After 17 Days, Thai Football Team is Finally Out of The Cave
People on the street cheered & clapped when ambulances ferrying the boys arrived at the hospital in Chiang Rai city.
Video Editor: Abhishek Sharma
All 13 members of the Thai football team, the ‘Wild Boars’ were successfully rescued from the flooded Tham Luang cave located in the Chiang Rai province of Thailand, on 10 July.
The team was rescued after being stuck in the cave for 17 days. Rescue operations were carried out in three phases conducted on the 8, 9 and 10 July respectively. The first four boys were rescued on the first, while another four were rescued on the second.
The Thai Navy SEALS were at the centre of the rescue operations.
According to AP, Cheers erupted at a local government office where dozens of volunteers and journalists were awaiting news of whether the intricate and high-risk rescue mission had succeeded. Helicopters taking the boys to a hospital roared overhead.
People on the street cheered and clapped when ambulances ferrying the boys arrived at the hospital in Chiang Rai city.
The Thai Navy Seals posted on Facebook shortly after rescue ops concluded:
We are not sure if this is a miracle, a science, or what. All the thirteen Wild Boars are now out of the cave.
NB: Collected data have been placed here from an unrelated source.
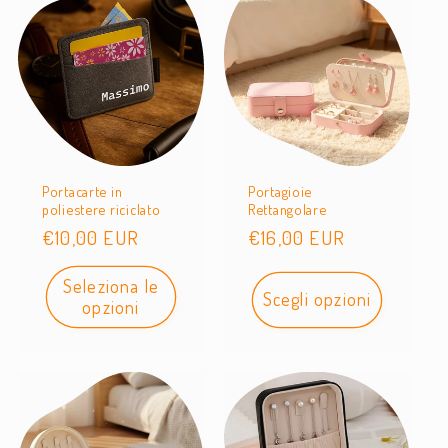
Portacarte in
Portagioie
poliestere riciclato
Rettangolare
Prezzo
€10,00 EUR
Prezzo
€16,00 EUR
di
di
Seleziona le
listino
listino
Scegli opzioni
opzioni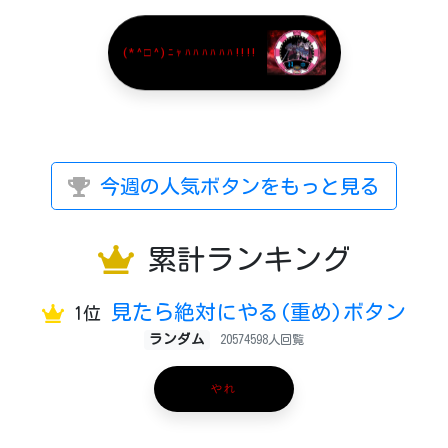
(*^□^)ﾆｬﾊﾊﾊﾊﾊﾊ!!!!
今週の人気ボタンをもっと見る
累計ランキング
見たら絶対にやる(重め)ボタン
1位
ランダム
20574598人回覧
やれ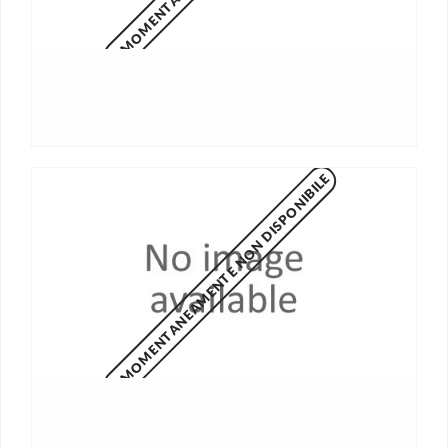
MOMENTANEAMENTE NON DISPONIBILE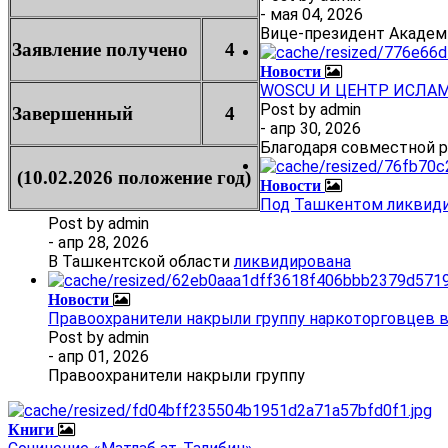
- мая 04, 2026
Вице-президент Академ
Заявление получено
4
Новости
WOSCU И ЦЕНТР ИСЛА
Post by
admin
Завершенный
4
- апр 30, 2026
Благодаря совместной 
(10.02.2026 положение год)
Новости
Под Ташкентом ликвиди
Post by
admin
- апр 28, 2026
В Ташкентской области
ликвидирована
Новости
Правоохранители накрыли группу наркоторговцев 
Post by
admin
- апр 01, 2026
Правоохранители накрыли группу
Книги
The boys, who had no prior diving experience were guided out of the cave by a pair of divers, despite diving experts claiming that getting the boys to escape by diving is potentially risky.
A Thai navy SEAL died on 6 July due to lack of oxygen while conducting rescue operations. So, the escape route contained oxygen tanks at regular intervals to replenish the team’s air supply.
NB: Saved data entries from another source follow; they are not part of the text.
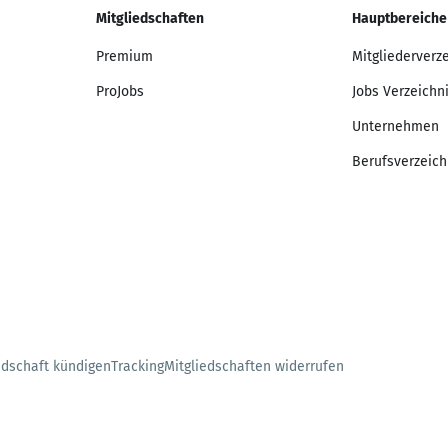
Mitgliedschaften
Hauptbereiche
Premium
Mitgliederverz
ProJobs
Jobs Verzeichn
Unternehmen
Berufsverzeich
edschaft kündigen
Tracking
Mitgliedschaften widerrufen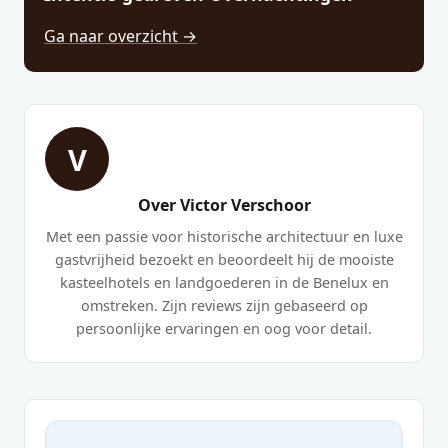
Ga naar overzicht →
V
Over Victor Verschoor
Met een passie voor historische architectuur en luxe
gastvrijheid bezoekt en beoordeelt hij de mooiste
kasteelhotels en landgoederen in de Benelux en
omstreken. Zijn reviews zijn gebaseerd op
persoonlijke ervaringen en oog voor detail.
The ‘Wild Boars’ along with their coach were trapped as they were exploring the cave complex on 23 June and torrential rains blocked their way out. The team members aged between 11 and 16 while the coach was 25.
The boys were found by British divers on 2 July, taking refuge in a partly flooded muddy bank which was located quite far from the entrance of the cave.
Rescue operations began after 13 days of planning and pondering regarding how to get them out safely.
"If this place had a roof, the morale has gone straight through it," said John Tangkitcharoenthawon, a local village chairman who was working as a volunteer in the rescue op.